More than 60 years later, she found the forgotten bank book while tidying her house in the city’s Stockbridge area.
She took it along to her bank, and found that the £2.50 she had deposited was now worth £250 – and that the money was still there for her to collect.
Carol is urging others to reclaim money from old accounts.
Where an account has not been used for 15 years, the UK’s banks and building societies send the money to the Reclaim Fund.
It has received more than £1.4bn from dormant accounts, and only £100,000 has been reclaimed.
Carol, who is now 74, lived in Manilla in the Philippines when she was young. Every three years, she would travel home to Edinburgh with her mother, Anna Paton, and brother, Gerard.
They would spend a year at their granny’s house in Northumberland Street, Stockbridge. Her father, James Paton, would join them for part of the year.
During one of these trips, when she was aged six, her grandmother, Helen Ivory, would take them to deposit pocket money in the Trustee Savings Bank – which later became TSB. Carol paid in a shilling – now worth five pence – every week.
“I remember the big shiny wooden counter at the bank and granny introducing us to the teller,” she said.
“He would fill in the book by hand and then we would take our books back to granny’s again.
“It was a very grown up thing to do and on the way home she would stop in the bakers to buy us frosted cakes for our afternoon tea. We would never eat them in the street, we wouldn’t even think of that, we would wait for the afternoon tea.”
Carol was given the bank book when her grandmother died, aged 80, in 1969.
It was forgotten about until it was rediscovered – along with two other bank books – while she was tidying up in her house. The other books date back to the 1980s.
The mother-of-four told BBC Scotland: “I thought I would try one.
“I was really pleased and thanked my grandmother, under my breath, when they told me I had £250.
“They said it had continued to gain interest all that time. I’m now going to see how much has accrued in the other two now, it’s very exciting.”
A total of 35 banks and building societies in the UK are signed up to the Reclaim Fund, which was launched in 2011.
This not-for-profit arms length government body has given £800m to charity, and has kept £600m to cover customers reclaiming their money.
Chief executive Adrian Smith said the money was donated to charities dealing with social investment, children and financial inclusion.
He added: “It is very important for people to know their money is never lost, they can always get it back.
“The money goes back to accounts that are 50, 60, 70 years old – they go back as far as records go back.
“We look after the money, which we give to charity, but we always must have enough to meet claims. I would always encourage anyone who thinks they have a lost account to apply.”

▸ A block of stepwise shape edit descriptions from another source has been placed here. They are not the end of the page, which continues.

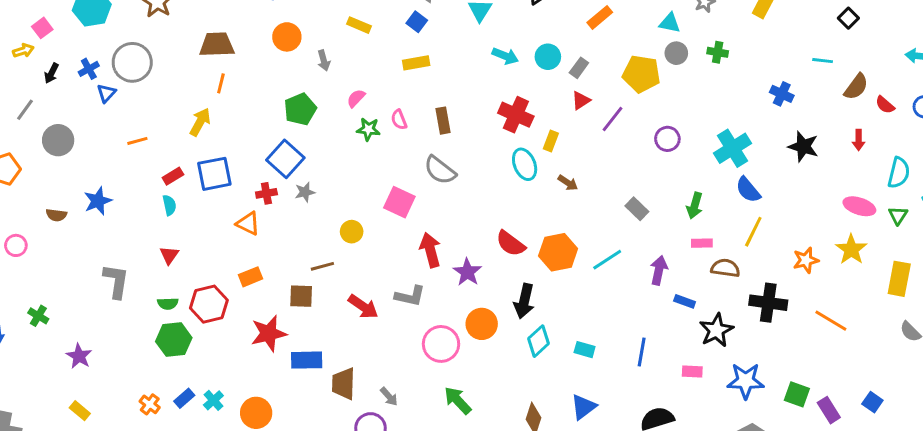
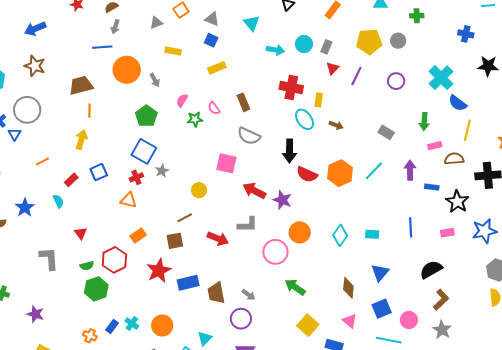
orange circle: (287, 37) -> (127, 70), size x1.4
gray circle: (676, 53) -> (398, 41), moved
blue square: (214, 174) -> (99, 172), size x0.7
cyan semicircle: (169, 205) -> (58, 201), moved
red arrow: (430, 250) -> (254, 191), turned -35
black arrow: (524, 301) -> (290, 151), moved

Anyone who thinks they have a lost account can fill out a form online. You do not need the original bank book to reclaim money if you have the address you were living in and the name of the bank.
It was announced this week that the dormant assets scheme will be expanded to include the insurance, pensions, investment and wealth management, and securities sectors.
That will unlock a further £880m, in addition to the money in the Reclaim Fund.